2 Replies Latest reply on Jun 2, 2007 5:30 PM by rrlevering

    Transparent Persistence

    rrlevering

      This is a funny question to ask given that the point of Seam is to tie together different layers of the web framework, however, does anyone have any architecture suggestions for creating a fairly transparent data layer using Seam?

      My problem is that I'm working with an existing data layer interface API and in trying to conform to it, the data objects don't map neatly into entity objects. They often contain relationship management as well, ie. Division has a addDepartment method, assuming a Department wasn't a first-class object. So I think I need an underlying entity layer and then create the actual interface implementations as either POJOs or session beans. I guess my point is, is there any way to keep this extra abstraction level and still get some nice things from Seam like conversation-managed persistence? What types of objects should I make the in-between layer so Seam can understand that I'm not done with the EntityManager?

        • 1. Re: Transparent Persistence
          gavin.king

          Sure, nothing stops you from using a DTO layer in Seam. I'm not quite sure I understand what you are asking?

          • 2. Re: Transparent Persistence
            rrlevering

            I think the question is confusing because I have several symptoms and I'm looking for one cause. I assumed not directly injecting the entity manager into my action listener beans was the cause of a problem. But if I'm using an extended persistence context, the persistence context should always last the length of the conversation no matter where in the code its being injected, right?

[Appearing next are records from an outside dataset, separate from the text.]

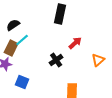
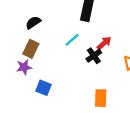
cyan line: (22, 40) -> (72, 40), moved
black cross: (56, 60) -> (94, 56), moved

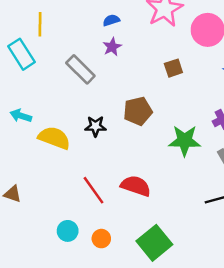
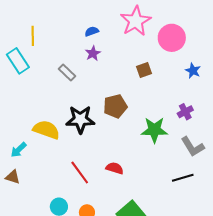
gray rectangle: (80, 69) -> (67, 73), size x0.7
cyan arrow: (21, 116) -> (19, 150), moved, turned -60
black star: (95, 126) -> (80, 119), size x1.6
red semicircle: (136, 186) -> (115, 168), size x0.7

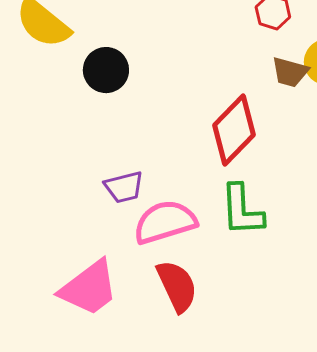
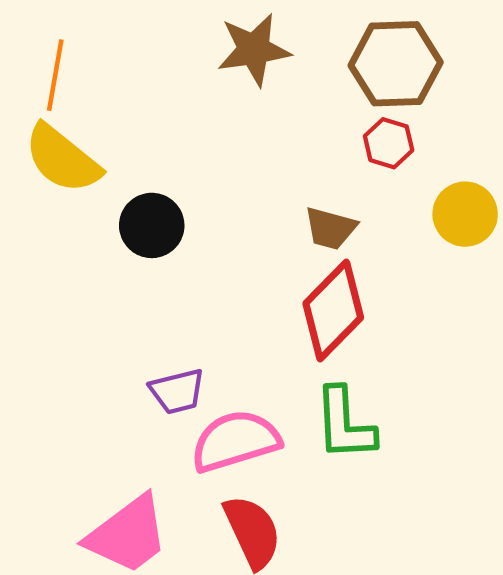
brown trapezoid: (290, 72) -> (330, 228), moved

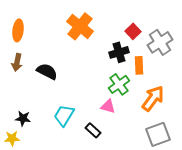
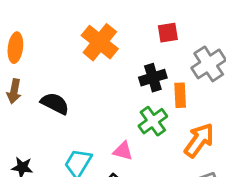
red square: (133, 31) -> (168, 33), moved, turned 35
pink triangle: (108, 106) -> (123, 151), moved

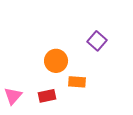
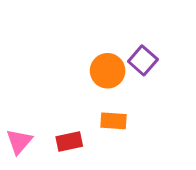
orange circle: (56, 61) -> (108, 71), moved

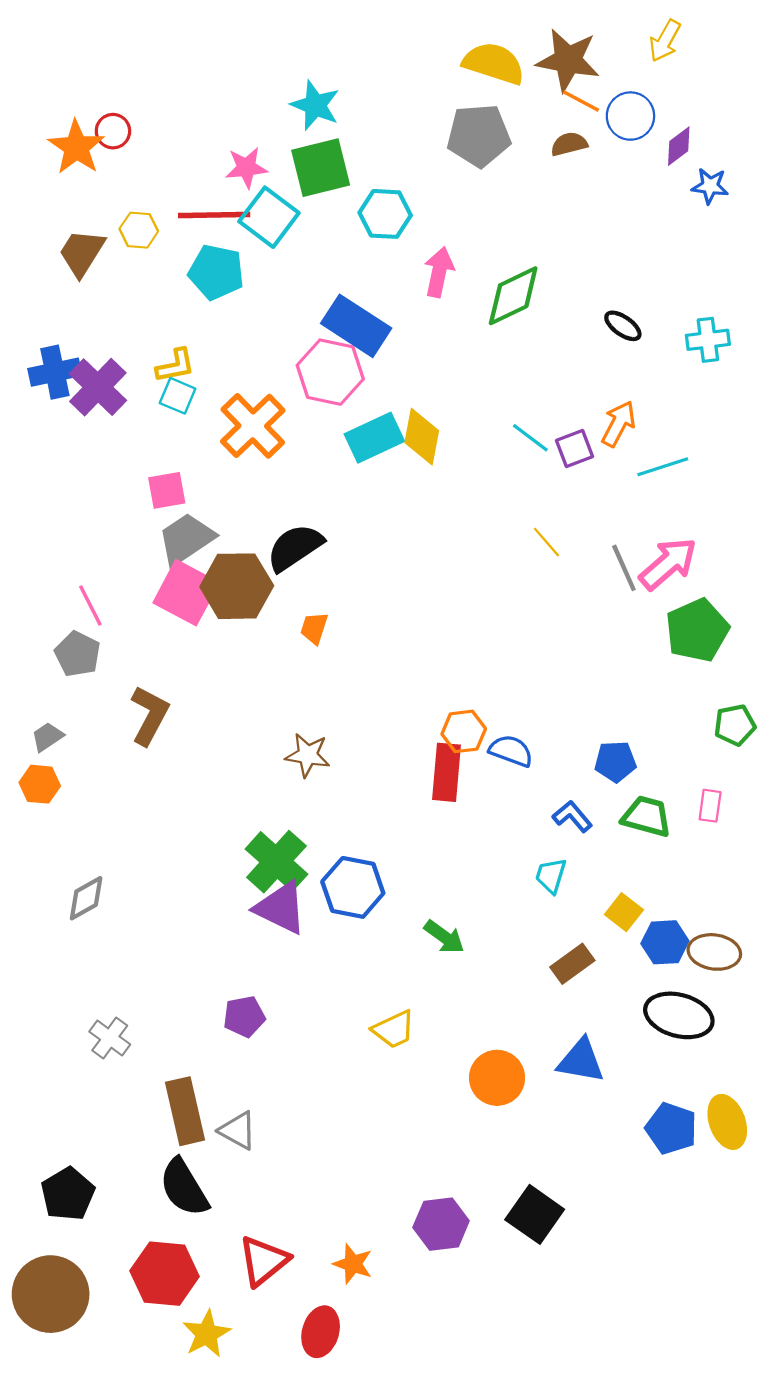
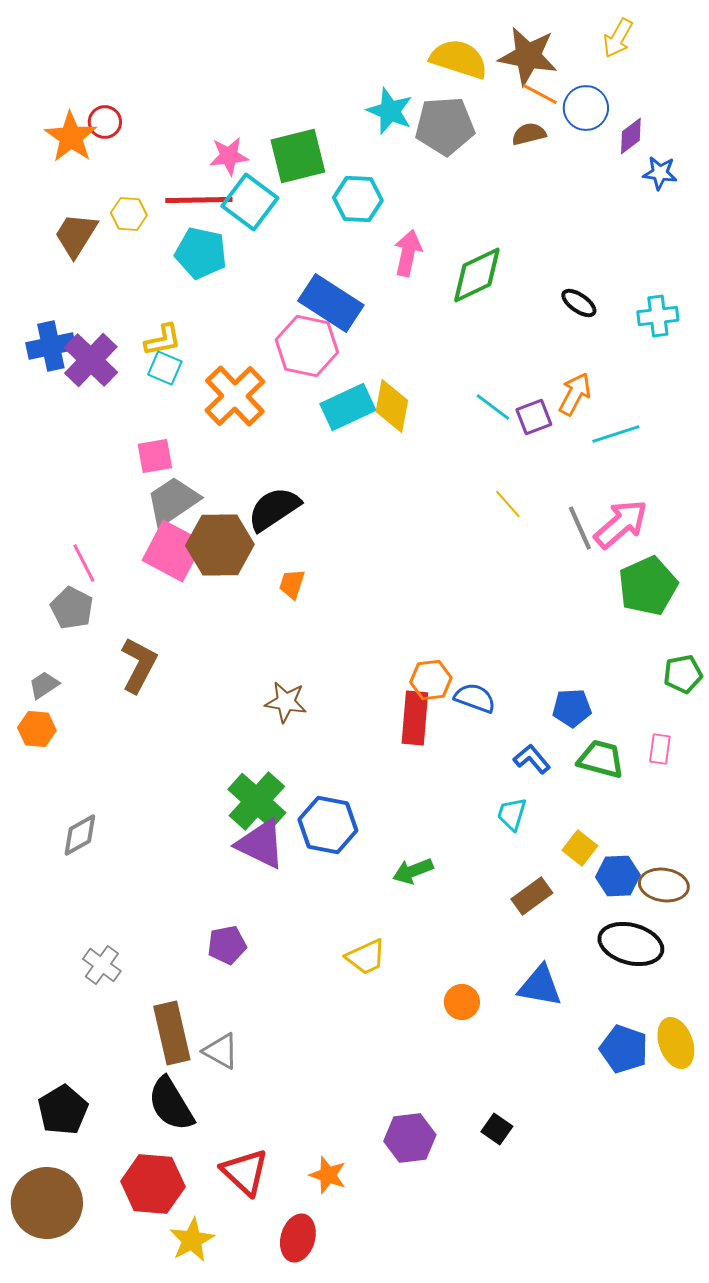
cyan star: (315, 105) -> (390, 111), moved
green arrow: (444, 937) -> (413, 871), turned 123
orange circle: (497, 1078) -> (462, 1002), size x0.7
black square: (535, 1214) -> (497, 1129), size x0.6
red triangle: (264, 1261) -> (245, 1172), turned -38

            Now I think my issue was that some of my code was using the old way of getting an entity manager and creating from a JNDI looked up EMF. I assumed that because I was not using transactions directly or even modifying data, where I got the EM didn't really matter. Seam really didn't like this or something I was doing (kept destroying stateful beans before the conversation ended) and many problems resulted with using things like @DataModel and in parameter redirection. For some reason, I was able to get around this by creating a fake long running conversation even though it wasn't really needed. However, this is coming back to bite me as I'm adding admin features and data isn't being updated in the db.

            I guess I'd like to know if my thoughts even make sense and more specifically, if there's a relationship between the EM and how Seam ends conversations.